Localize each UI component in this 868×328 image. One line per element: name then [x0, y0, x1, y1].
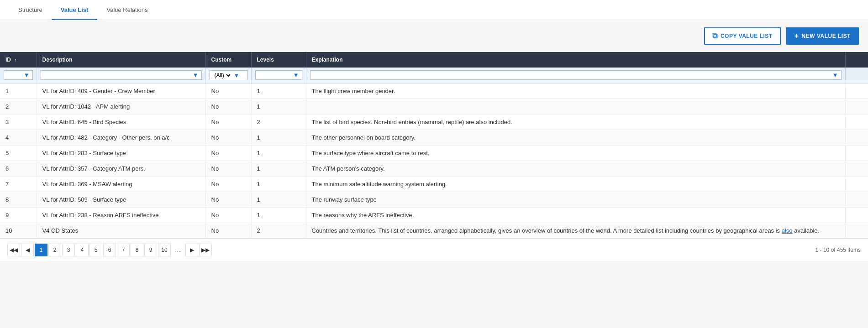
filter-explanation-cell: ▼ [306, 68, 845, 83]
page-info: 1 - 10 of 455 items [815, 247, 861, 253]
filter-row: ▼ ▼ (All) Yes No [0, 68, 868, 83]
cell-levels: 2 [251, 115, 306, 130]
cell-id: 7 [0, 177, 37, 192]
page-8-button[interactable]: 8 [131, 244, 143, 256]
page-nav: ◀◀ ◀ 12345678910... ▶ ▶▶ [7, 244, 212, 256]
cell-explanation: The ATM person's category. [306, 161, 845, 177]
id-sort-icon: ↑ [14, 57, 16, 62]
cell-levels: 1 [251, 177, 306, 192]
table-row[interactable]: 3VL for AttrID: 645 - Bird SpeciesNo2The… [0, 115, 868, 130]
col-header-actions [845, 52, 868, 68]
table-row[interactable]: 5VL for AttrID: 283 - Surface typeNo1The… [0, 146, 868, 161]
filter-custom-select[interactable]: (All) Yes No [213, 72, 232, 79]
page-9-button[interactable]: 9 [144, 244, 157, 256]
filter-description-cell: ▼ [37, 68, 205, 83]
filter-custom-cell: (All) Yes No ▼ [205, 68, 251, 83]
tabs-bar: Structure Value List Value Relations [0, 0, 868, 20]
cell-description: VL for AttrID: 357 - Category ATM pers. [37, 161, 205, 177]
cell-id: 8 [0, 192, 37, 208]
table-row[interactable]: 1VL for AttrID: 409 - Gender - Crew Memb… [0, 83, 868, 99]
table-row[interactable]: 6VL for AttrID: 357 - Category ATM pers.… [0, 161, 868, 177]
filter-custom-wrap: (All) Yes No ▼ [210, 70, 247, 80]
table-row[interactable]: 8VL for AttrID: 509 - Surface typeNo1The… [0, 192, 868, 208]
toolbar: ⧉ COPY VALUE LIST + NEW VALUE LIST [0, 20, 868, 52]
cell-explanation: The runway surface type [306, 192, 845, 208]
cell-custom: No [205, 208, 251, 223]
cell-actions [845, 208, 868, 223]
table-row[interactable]: 4VL for AttrID: 482 - Category - Other p… [0, 130, 868, 146]
cell-actions [845, 146, 868, 161]
filter-description-wrap: ▼ [41, 70, 202, 80]
tab-value-relations[interactable]: Value Relations [97, 1, 157, 20]
cell-actions [845, 223, 868, 239]
page-4-button[interactable]: 4 [76, 244, 89, 256]
col-header-id[interactable]: ID ↑ [0, 52, 37, 68]
cell-description: VL for AttrID: 238 - Reason ARFS ineffec… [37, 208, 205, 223]
page-prev-button[interactable]: ◀ [21, 244, 34, 256]
filter-levels-input[interactable] [258, 72, 293, 78]
page-last-button[interactable]: ▶▶ [199, 244, 212, 256]
page-3-button[interactable]: 3 [62, 244, 75, 256]
cell-actions [845, 177, 868, 192]
page-2-button[interactable]: 2 [48, 244, 61, 256]
table-row[interactable]: 2VL for AttrID: 1042 - APM alertingNo1 [0, 99, 868, 115]
explanation-link[interactable]: also [782, 227, 793, 234]
table-row[interactable]: 9VL for AttrID: 238 - Reason ARFS ineffe… [0, 208, 868, 223]
cell-id: 10 [0, 223, 37, 239]
filter-actions-cell [845, 68, 868, 83]
table-row[interactable]: 7VL for AttrID: 369 - MSAW alertingNo1Th… [0, 177, 868, 192]
page-7-button[interactable]: 7 [117, 244, 130, 256]
cell-actions [845, 192, 868, 208]
cell-levels: 1 [251, 99, 306, 115]
page-1-button[interactable]: 1 [35, 244, 47, 256]
col-header-levels: Levels [251, 52, 306, 68]
cell-description: VL for AttrID: 509 - Surface type [37, 192, 205, 208]
tab-structure[interactable]: Structure [9, 1, 52, 20]
filter-explanation-input[interactable] [313, 72, 832, 78]
copy-value-list-button[interactable]: ⧉ COPY VALUE LIST [704, 27, 780, 45]
table-row[interactable]: 10V4 CD StatesNo2Countries and territori… [0, 223, 868, 239]
cell-description: VL for AttrID: 283 - Surface type [37, 146, 205, 161]
cell-explanation: The other personnel on board category. [306, 130, 845, 146]
cell-levels: 1 [251, 130, 306, 146]
new-button-label: NEW VALUE LIST [802, 33, 851, 39]
filter-levels-icon[interactable]: ▼ [293, 72, 299, 78]
pagination-bar: ◀◀ ◀ 12345678910... ▶ ▶▶ 1 - 10 of 455 i… [0, 239, 868, 261]
page-5-button[interactable]: 5 [89, 244, 102, 256]
new-value-list-button[interactable]: + NEW VALUE LIST [786, 27, 859, 45]
cell-levels: 1 [251, 192, 306, 208]
cell-id: 3 [0, 115, 37, 130]
tab-value-list[interactable]: Value List [52, 1, 98, 20]
filter-levels-wrap: ▼ [255, 70, 302, 80]
filter-description-input[interactable] [44, 72, 193, 78]
cell-levels: 1 [251, 161, 306, 177]
value-list-table: ID ↑ Description Custom Levels Explanati… [0, 52, 868, 239]
cell-custom: No [205, 99, 251, 115]
cell-description: VL for AttrID: 409 - Gender - Crew Membe… [37, 83, 205, 99]
filter-explanation-wrap: ▼ [310, 70, 842, 80]
page-6-button[interactable]: 6 [103, 244, 116, 256]
cell-custom: No [205, 223, 251, 239]
filter-id-icon[interactable]: ▼ [24, 72, 30, 78]
page-10-button[interactable]: 10 [158, 244, 171, 256]
col-header-description: Description [37, 52, 205, 68]
cell-id: 1 [0, 83, 37, 99]
cell-description: VL for AttrID: 369 - MSAW alerting [37, 177, 205, 192]
cell-explanation: The surface type where aircraft came to … [306, 146, 845, 161]
filter-explanation-icon[interactable]: ▼ [832, 72, 838, 78]
cell-description: VL for AttrID: 482 - Category - Other pe… [37, 130, 205, 146]
filter-description-icon[interactable]: ▼ [193, 72, 199, 78]
cell-actions [845, 83, 868, 99]
cell-id: 2 [0, 99, 37, 115]
cell-custom: No [205, 192, 251, 208]
page-next-button[interactable]: ▶ [185, 244, 198, 256]
filter-id-input[interactable] [7, 72, 24, 78]
cell-levels: 1 [251, 146, 306, 161]
cell-actions [845, 115, 868, 130]
table-header-row: ID ↑ Description Custom Levels Explanati… [0, 52, 868, 68]
col-header-explanation: Explanation [306, 52, 845, 68]
cell-explanation: The list of bird species. Non-bird entri… [306, 115, 845, 130]
cell-explanation: Countries and territories. This list of … [306, 223, 845, 239]
cell-levels: 1 [251, 208, 306, 223]
page-first-button[interactable]: ◀◀ [7, 244, 20, 256]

^^^^^^^^^^^^^^^^

TASK TO COMPLETE: Could the material above be given again in full and exactly, with its pictures left out?

ANSWER TO THIS EXERCISE:
Localize each UI component in this 868×328 image. One line per element: name then [x0, y0, x1, y1].
filter-explanation-cell: ▼ [306, 68, 845, 83]
page-info: 1 - 10 of 455 items [815, 247, 861, 253]
filter-row: ▼ ▼ (All) Yes No [0, 68, 868, 83]
cell-levels: 2 [251, 115, 306, 130]
cell-id: 7 [0, 177, 37, 192]
page-8-button[interactable]: 8 [131, 244, 143, 256]
page-nav: ◀◀ ◀ 12345678910... ▶ ▶▶ [7, 244, 212, 256]
cell-explanation: The ATM person's category. [306, 161, 845, 177]
id-sort-icon: ↑ [14, 57, 16, 62]
cell-levels: 1 [251, 177, 306, 192]
table-row[interactable]: 3VL for AttrID: 645 - Bird SpeciesNo2The… [0, 115, 868, 130]
col-header-actions [845, 52, 868, 68]
table-row[interactable]: 5VL for AttrID: 283 - Surface typeNo1The… [0, 146, 868, 161]
filter-custom-select[interactable]: (All) Yes No [213, 72, 232, 79]
page-9-button[interactable]: 9 [144, 244, 157, 256]
filter-description-cell: ▼ [37, 68, 205, 83]
filter-custom-cell: (All) Yes No ▼ [205, 68, 251, 83]
tabs-bar: Structure Value List Value Relations [0, 0, 868, 20]
cell-description: VL for AttrID: 357 - Category ATM pers. [37, 161, 205, 177]
cell-id: 8 [0, 192, 37, 208]
table-row[interactable]: 1VL for AttrID: 409 - Gender - Crew Memb… [0, 83, 868, 99]
table-row[interactable]: 6VL for AttrID: 357 - Category ATM pers.… [0, 161, 868, 177]
filter-custom-wrap: (All) Yes No ▼ [210, 70, 247, 80]
table-row[interactable]: 8VL for AttrID: 509 - Surface typeNo1The… [0, 192, 868, 208]
toolbar: ⧉ COPY VALUE LIST + NEW VALUE LIST [0, 20, 868, 52]
cell-explanation: The runway surface type [306, 192, 845, 208]
cell-custom: No [205, 208, 251, 223]
cell-actions [845, 208, 868, 223]
table-row[interactable]: 4VL for AttrID: 482 - Category - Other p… [0, 130, 868, 146]
cell-actions [845, 146, 868, 161]
filter-description-wrap: ▼ [41, 70, 202, 80]
tab-value-relations[interactable]: Value Relations [97, 1, 157, 20]
cell-actions [845, 223, 868, 239]
page-4-button[interactable]: 4 [76, 244, 89, 256]
col-header-id[interactable]: ID ↑ [0, 52, 37, 68]
cell-description: VL for AttrID: 238 - Reason ARFS ineffec… [37, 208, 205, 223]
page-prev-button[interactable]: ◀ [21, 244, 34, 256]
filter-levels-input[interactable] [258, 72, 293, 78]
page-last-button[interactable]: ▶▶ [199, 244, 212, 256]
page-3-button[interactable]: 3 [62, 244, 75, 256]
cell-actions [845, 177, 868, 192]
page-2-button[interactable]: 2 [48, 244, 61, 256]
table-row[interactable]: 2VL for AttrID: 1042 - APM alertingNo1 [0, 99, 868, 115]
explanation-link[interactable]: also [782, 227, 793, 234]
table-row[interactable]: 9VL for AttrID: 238 - Reason ARFS ineffe… [0, 208, 868, 223]
cell-id: 10 [0, 223, 37, 239]
filter-actions-cell [845, 68, 868, 83]
table-row[interactable]: 7VL for AttrID: 369 - MSAW alertingNo1Th… [0, 177, 868, 192]
page-7-button[interactable]: 7 [117, 244, 130, 256]
cell-actions [845, 192, 868, 208]
cell-levels: 1 [251, 99, 306, 115]
page-1-button[interactable]: 1 [35, 244, 47, 256]
col-header-levels: Levels [251, 52, 306, 68]
cell-description: VL for AttrID: 509 - Surface type [37, 192, 205, 208]
tab-structure[interactable]: Structure [9, 1, 52, 20]
filter-explanation-input[interactable] [313, 72, 832, 78]
copy-value-list-button[interactable]: ⧉ COPY VALUE LIST [704, 27, 780, 45]
table-row[interactable]: 10V4 CD StatesNo2Countries and territori… [0, 223, 868, 239]
cell-description: VL for AttrID: 283 - Surface type [37, 146, 205, 161]
cell-explanation: The other personnel on board category. [306, 130, 845, 146]
cell-levels: 1 [251, 130, 306, 146]
new-button-label: NEW VALUE LIST [802, 33, 851, 39]
filter-levels-icon[interactable]: ▼ [293, 72, 299, 78]
pagination-bar: ◀◀ ◀ 12345678910... ▶ ▶▶ 1 - 10 of 455 i… [0, 239, 868, 261]
page-5-button[interactable]: 5 [89, 244, 102, 256]
new-value-list-button[interactable]: + NEW VALUE LIST [786, 27, 859, 45]
cell-levels: 1 [251, 192, 306, 208]
cell-id: 3 [0, 115, 37, 130]
tab-value-list[interactable]: Value List [52, 1, 98, 20]
filter-levels-wrap: ▼ [255, 70, 302, 80]
filter-description-input[interactable] [44, 72, 193, 78]
cell-levels: 1 [251, 161, 306, 177]
value-list-table: ID ↑ Description Custom Levels Explanati… [0, 52, 868, 239]
cell-custom: No [205, 99, 251, 115]
cell-description: VL for AttrID: 409 - Gender - Crew Membe… [37, 83, 205, 99]
filter-explanation-wrap: ▼ [310, 70, 842, 80]
page-6-button[interactable]: 6 [103, 244, 116, 256]
cell-custom: No [205, 223, 251, 239]
filter-id-icon[interactable]: ▼ [24, 72, 30, 78]
page-10-button[interactable]: 10 [158, 244, 171, 256]
col-header-description: Description [37, 52, 205, 68]
cell-id: 1 [0, 83, 37, 99]
cell-description: VL for AttrID: 369 - MSAW alerting [37, 177, 205, 192]
cell-explanation: The surface type where aircraft came to … [306, 146, 845, 161]
filter-explanation-icon[interactable]: ▼ [832, 72, 838, 78]
cell-description: VL for AttrID: 482 - Category - Other pe… [37, 130, 205, 146]
filter-description-icon[interactable]: ▼ [193, 72, 199, 78]
cell-actions [845, 83, 868, 99]
cell-id: 2 [0, 99, 37, 115]
cell-custom: No [205, 192, 251, 208]
page-next-button[interactable]: ▶ [185, 244, 198, 256]
filter-id-input[interactable] [7, 72, 24, 78]
cell-levels: 1 [251, 146, 306, 161]
cell-actions [845, 115, 868, 130]
table-header-row: ID ↑ Description Custom Levels Explanati… [0, 52, 868, 68]
col-header-explanation: Explanation [306, 52, 845, 68]
cell-explanation: The list of bird species. Non-bird entri… [306, 115, 845, 130]
cell-explanation: Countries and territories. This list of … [306, 223, 845, 239]
cell-levels: 1 [251, 208, 306, 223]
page-first-button[interactable]: ◀◀ [7, 244, 20, 256]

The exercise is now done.